Except when they're not. And that's the part that's either encouraging or infuriating, depending on your general demeanor. Obviously, there is a pretty big sample of them playing really well -- so well, in fact, that they can hit a skid of three in a row and five of their last six and STILL be tied for the most wins in the NBA. They gave themselves such a lead that they can fall completely apart for a couple of weeks and still have the league’s second-best point differential, the league’s second-best offensive rating, and seventh-best defensive rating. 

The good side is really good. The bad side is really bad. 

“It's also hard when you play the way you did at the beginning of the year and you set such a high standard,” Mazzulla said. “It's hard to play to that all the time. So we have to learn how to make that standard a habit.” 

That comes with confidence -- but real confidence, not the chip on your shoulder kind. Real confidence comes with being comfortable in one’s skin; knowing who you are and being okay with who you’re not. I’m still not sure every member of the Celtics has that mindset. You can see it in the moments when someone tries to do too much and it doesn’t always go well.

The real confidence will come when this team accepts what it takes to be great. Really living up to the standard will take the full understanding of what fuels the long strings of success. It begins with the simple acknowledgment that no matter what their talent level, they are very ordinary if they don’t work to live up to it. 

“I think we got down on ourselves a little bit, didn’t play hard enough,” Malcolm Brogdon said after the loss to his old team. “That’s a young, energetic team that plays well together over there, so they put out the effort, especially in the first half, and I thought we were the harder-playing team in the second half. I really do. I think we were the better team in the second half, but we dug ourselves too deep of a hole to really pull it all the way through.”

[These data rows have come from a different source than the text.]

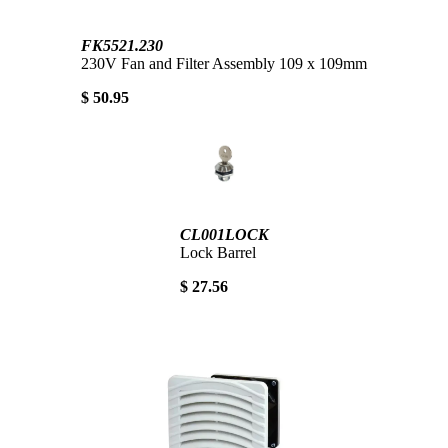
FK5521.230
230V Fan and Filter Assembly 109 x 109mm
$ 50.95
CL001LOCK
Lock Barrel
$ 27.56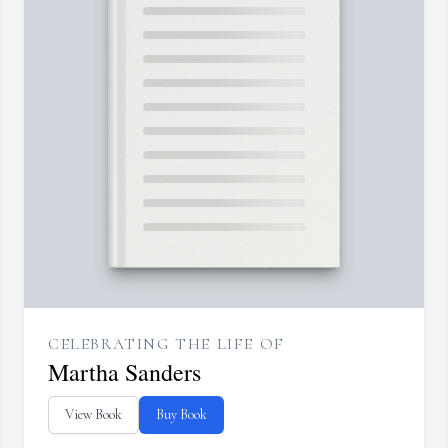
CELEBRATING THE LIFE OF
Martha Sanders
View Book
Buy Book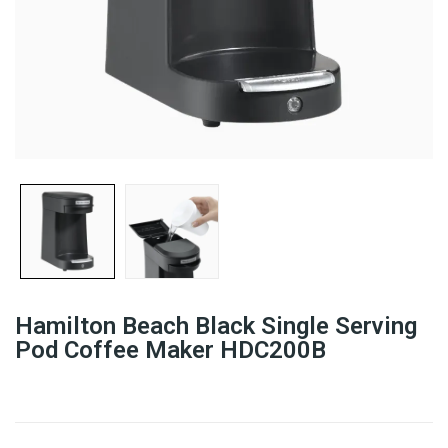
Hamilton Beach Black Single Serving
Pod Coffee Maker HDC200B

It was very easy to see. Before halftime, Boston’s passes floated out of reach, into the hands of young Pacers eager to run. After the half, the Celtics were attacking, getting to the rim, pushing the pace themselves. They worked harder, focused on the little things, made cuts, and defended well.

The second half Celtics are the team we’ve known. The first-half Celtics are the team that showed up out of nowhere to crash on your couch and drink your liquor straight from the bottle (again, not a real example). 

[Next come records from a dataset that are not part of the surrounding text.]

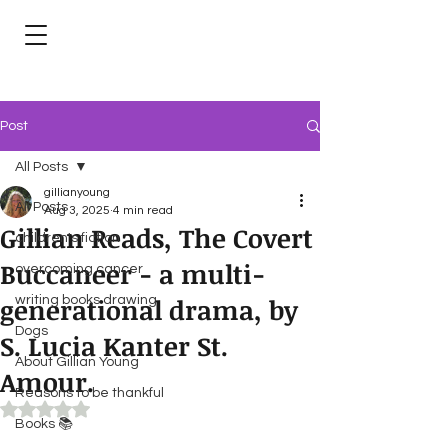
Post
All Posts
gillianyoung
All Posts
Aug 3, 2025
4 min read
Gillian Reads, The Covert
children's fiction
Buccaneer - a multi-
overcoming cancer
generational drama, by
writing books drawing
Dogs
S. Lucia Kanter St.
About Gillian Young
Amour.
Reasons to be thankful
Rated NaN out of 5 stars.
Books 📚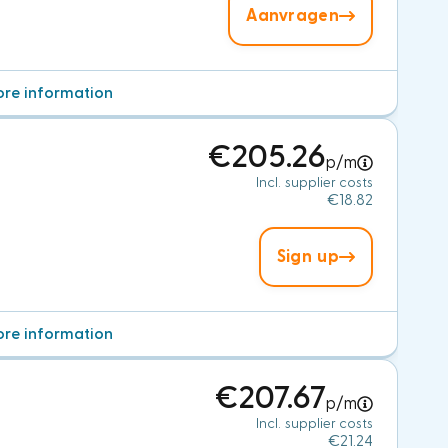
Aanvragen
re information
€205.26
p/m
Incl. supplier costs
€18.82
Sign up
re information
€207.67
p/m
Incl. supplier costs
€21.24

“We gotta learn how to win again,” Tatum said. “Everybody wants to make every shot, myself included. Our body language when we miss shots and things like that is contagious. And that's just part of it. We’re not going to make every shot, we’re going to turn the ball over, it’s all about how we respond. And as a group, we can’t let it snowball. And that's what happened tonight. We let it -- it’s a domino effect. I think just not playing so tight, get back to just relax, take a deep breath, and remember we’re playing basketball.”

Playing basketball in the NBA can get overly complicated at times. Picks can be set at different angles and if you don’t do it right then the entire play can break down and plans B or C might not look so pretty. A defensive rotation made a little too aggressively can lead to easy layups, even if four other guys are on point. 

But also, basketball is pretty easy if you want it to be. Pass the ball, move, make quick decisions, and don’t worry about anything besides getting the best shot possible. On defense, know your personnel, stick to the plan, and pay attention to where everyone is. These are all choices guys can make. 

That's what life is all about anyway -- just a day-to-day grind of choice after choice, hoping that the cumulative impact of those choices leads you to a positive place when you go to sleep at night. It’s no different for the Celtics. 

It’s just right now they're not making great choices at all. Maybe they're like some people I know at about 1 a.m. when the writer’s block is real and some chips ahoy might just be what they need to break through (okay, fine, real example). 

The problem is that bad choices pile up, and if you’re not careful, the cumulative effect can take things once in your control away from you. The Celtics have choices now -- it’s still only December and they're a half-game out of first place -- but wait too long and those choices will go away. 

“I think us, as a team, we’re disappointed in ourselves, but I don’t think there’s concern,” Brogdon said. “I think we need a sense of urgency, and I think we’re starting to get that. I think that second half shows us we can have and play with a sense of urgency, and I think we will.”